Safety of repeated trans-arterial radioembolization with multi-compartment dosimetry.

Purpose: Transarterial radioembolization (TARE) is one of the local treatment options for primary and metastatic liver tumors. However, our knowledge regarding the safety of repeated TARE remains limited. In this study, we aimed to evaluate the safety of repeated transarterial radioembolization with multi-compartment dosimetry.

Methods: In this retrospective single-center study, we analyzed the data of the patients who were treated with at least two separate sessions of radioembolization with ⁹⁰Y microspheres. Multi-compartment and voxel-wise dosimetry was performed for every treatment session and cumulative whole-liver normal tissue absorbed radiation dose (D_norm), V20-V100 values for whole-liver normal tissue were calculated. Toxicity was assessed with Common Terminology Criteria for Adverse Events (CTCAE) grading system for alanine aminotransferase (ALT)/aspartate aminotransferase (AST)/bilirubin levels and International Normalized Ratio (INR) before and after each treatment. In addition, albumin-bilirubin (ALBI) scores, grades, and changes in ALBI score (ΔALBI) were recorded. Difference between the ALBI scores before and after the treatment was compared with Wilcoxon tests, and relationships between ΔALBI and dosimetric variables were compared using linear regression analyses.
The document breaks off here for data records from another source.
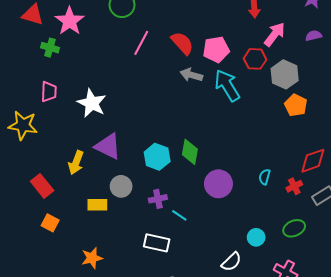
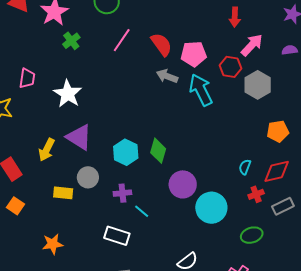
green cross: (50, 48) -> (71, 41), moved, turned 30
orange pentagon: (296, 105) -> (278, 131), moved, turned 30
cyan semicircle: (265, 177) -> (245, 167), moved
cyan circle: (256, 237) -> (211, 208), moved, size x1.8

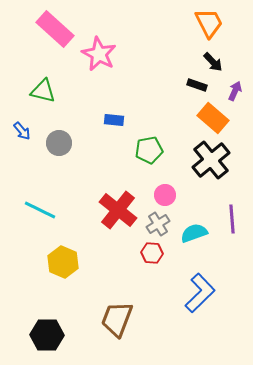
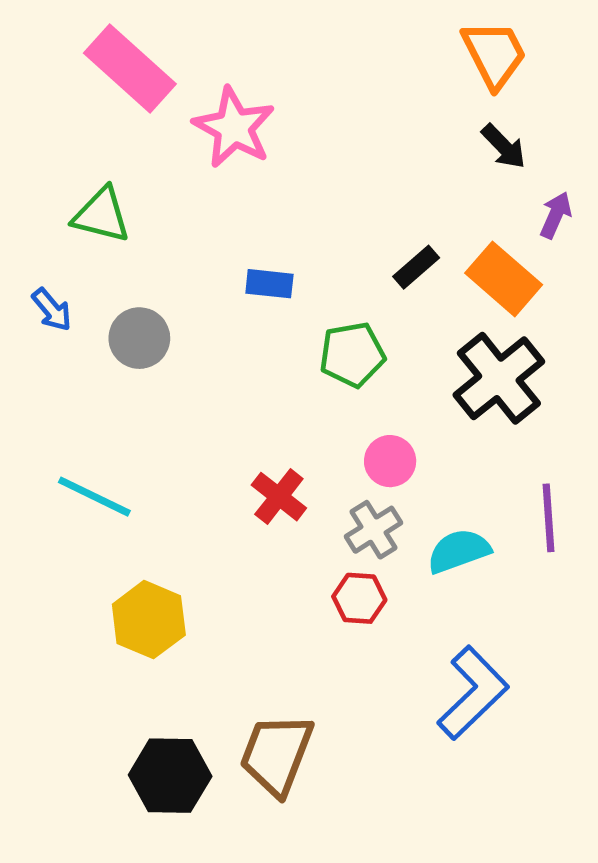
black rectangle: (197, 85) -> (416, 267), moved, turned -60
red cross: (118, 210) -> (279, 497), size x0.6
black hexagon: (47, 335) -> (170, 776), moved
Results: A total of 24 patients (6 males, 18 females; median age: 57 years) were included in the analysis. The most common diagnosis was colorectal carcinoma liver metastases (46%). Seventeen patients (71%) underwent two TARE treatments, five (21%) underwent three, and two (8%) underwent four. The median interval between the first and second treatments was 138 days (range: 34-782), and between the second and third treatments was 210 days (range: 72-435). No CTCAE Grade 3 or 4 toxicities were observed. ALBI score analysis revealed no significant changes after the first two treatments, but a significant difference was noted after the third treatment (P = 0.043), with one patient progressing to ALBI Grade 3 with significant hypoalbuminemia. No significant relationship was found between ΔALBI and treatment intervals. ALT/AST elevations were mostly transient and mild, with only one case of Grade 2 hepatotoxicity in each of the first two treatments. In patients treated with glass microspheres in their first two treatments (n = 12), a significant linear correlation was found between cumulative D_norm and ΔALBI (R² = 0.512, P = 0.007). Cumulative dose-volume histogram parameters, particularly V30, V40, and V50, showed significant correlations with ΔALBI. However, in patients treated with resin microspheres (n = 6), no statistically significant relationship was observed between cumulative D_norm and ΔALBI (P = 0.718).

Conclusion: Repeated TARE with a multi-compartment personalized dosimetric approach appears to be safe for the first two cycles, with limited low-grade toxicity. However, significant increase in ALBI scores after the third treatment was observed. ALBI score changes after second TARE were associated with cumulative liver radiation exposure in patients treated with glass microspheres. Larger studies are needed to further explore predictors of hepatotoxicity in repeated TARE.